Are your IT systems GDPR compliant?

New GDPR legislation - in force from 25th May - is clear about an organisation’s need to handle personal data responsibility - only holding what’s required and limiting access and use.

By Mark Hope, managing director, StoneHouse Logic

Those that don’t comply are subject to both substantial fines and reputational damage, so it’s important that you can trust the system that’s holding any data related to your customers, prospects and employees.

It’s essential that your systems have some way of restricting access to the information it holds, granting permission only to authorised individuals. Better still, many software producers have updated their services to be GDPR compliant.

We recommend the Sage line of products, particularly Sage 200. It’s an enterprise resource planning system helping SMEs manage the full range of business functions, including inventory, accounts and CRM.

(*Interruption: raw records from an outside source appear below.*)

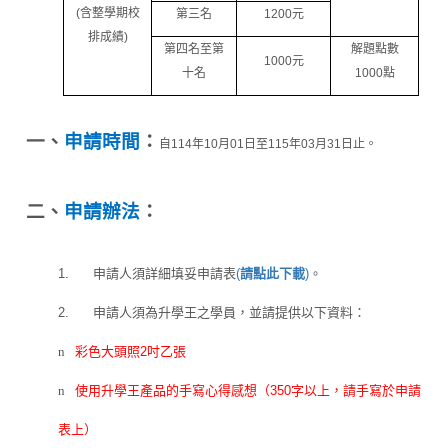
(
含整學期校
第三名
1200
元
排成績
)
第四名至第
解題點數
1000
元
十名
1000
點
一、
申請時間
：
自
114
年10月01
日至
115
年03月31
日止。
二、
申請辦法
：
1.
申請人須詳細填妥申請表
(
請點此下載
)
。
2.
申請人須為升學王之學員，並請提供以下資料：
n
彩色大頭照
2
吋乙張
n
使用升學王產品的手寫心得感想
（
350
字以上，請手寫於申請
表上）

But while this (and software like it) is a very valuable tool for collecting and analysing data, it’s only as effective as the user. GDPR states that you must delete all non-relevant data held on individuals, and that’s your responsibility. (We have published a guide to doing this in Sage - contact me for a free copy.)

Another important factor is the security of your customer’s credit card and payment details. We don’t recommend handling credit card details yourself. SagePay, for example, syncs perfectly with Sage 200 and offers an advanced level of encryption and security.It’s also important to note that outsourcing your data doesn’t relieve you of any responsibility - it’s up to you to ask questions of any third party handling information on your behalf.